* [DATA FOR REVIEW]:
——————

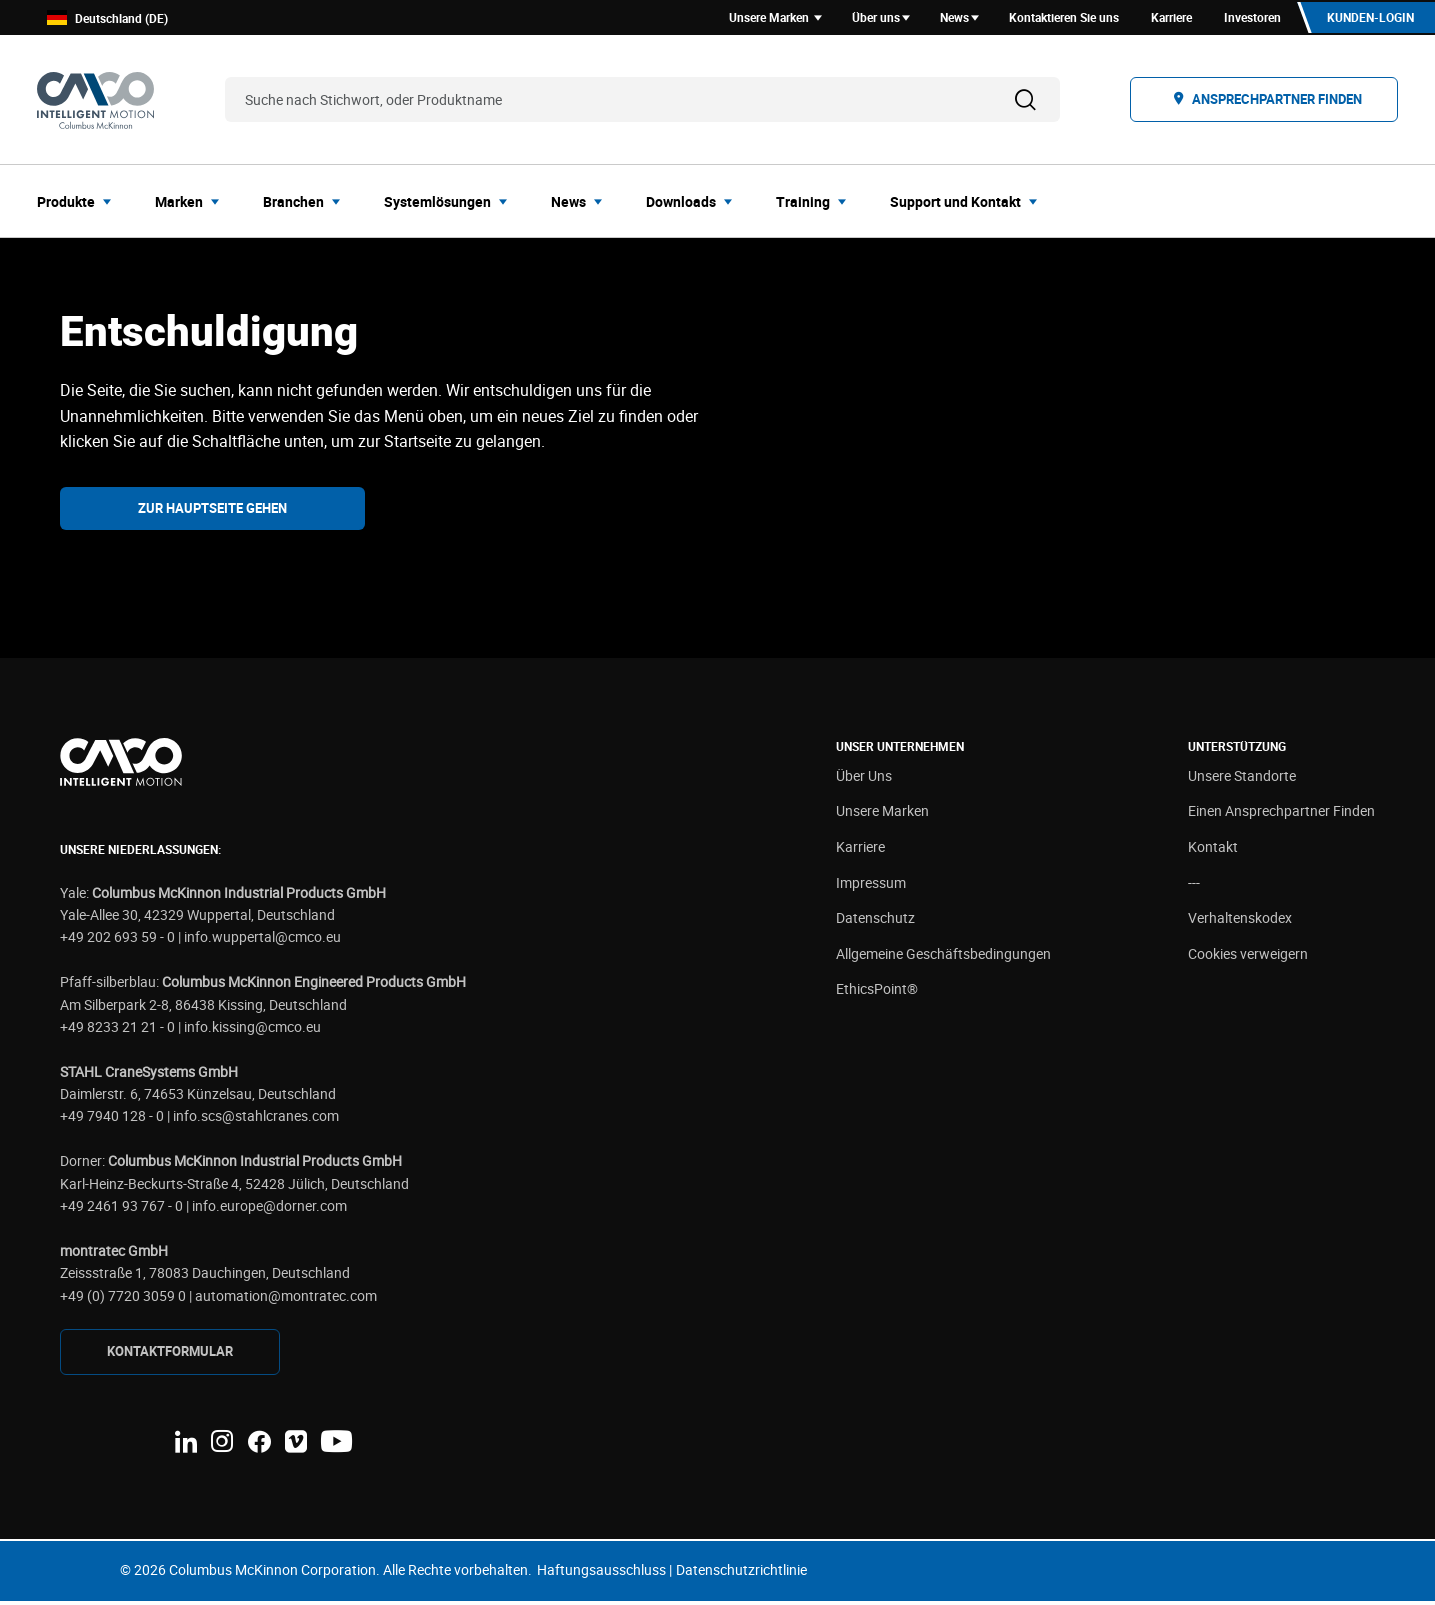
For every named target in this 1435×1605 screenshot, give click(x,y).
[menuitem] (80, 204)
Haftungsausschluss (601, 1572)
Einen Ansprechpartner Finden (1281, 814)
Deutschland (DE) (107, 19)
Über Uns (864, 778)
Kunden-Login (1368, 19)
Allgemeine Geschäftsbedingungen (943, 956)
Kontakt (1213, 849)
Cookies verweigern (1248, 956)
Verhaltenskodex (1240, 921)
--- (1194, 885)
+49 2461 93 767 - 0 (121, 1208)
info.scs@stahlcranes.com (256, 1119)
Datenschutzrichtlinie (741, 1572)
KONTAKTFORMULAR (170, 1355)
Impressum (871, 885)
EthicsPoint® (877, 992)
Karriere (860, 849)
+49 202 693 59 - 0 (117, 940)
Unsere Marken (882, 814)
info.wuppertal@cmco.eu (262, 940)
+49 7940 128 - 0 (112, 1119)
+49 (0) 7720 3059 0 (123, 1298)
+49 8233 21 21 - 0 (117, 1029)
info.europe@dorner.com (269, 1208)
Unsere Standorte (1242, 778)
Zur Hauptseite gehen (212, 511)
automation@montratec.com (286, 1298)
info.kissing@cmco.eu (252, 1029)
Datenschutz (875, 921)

——————

* [WHAT TO PRODUCE]: Return all lines from the material that contain "cmco".

* [ANSWER TO THIS TASK]:
info.wuppertal@cmco.eu (262, 940)
info.kissing@cmco.eu (252, 1029)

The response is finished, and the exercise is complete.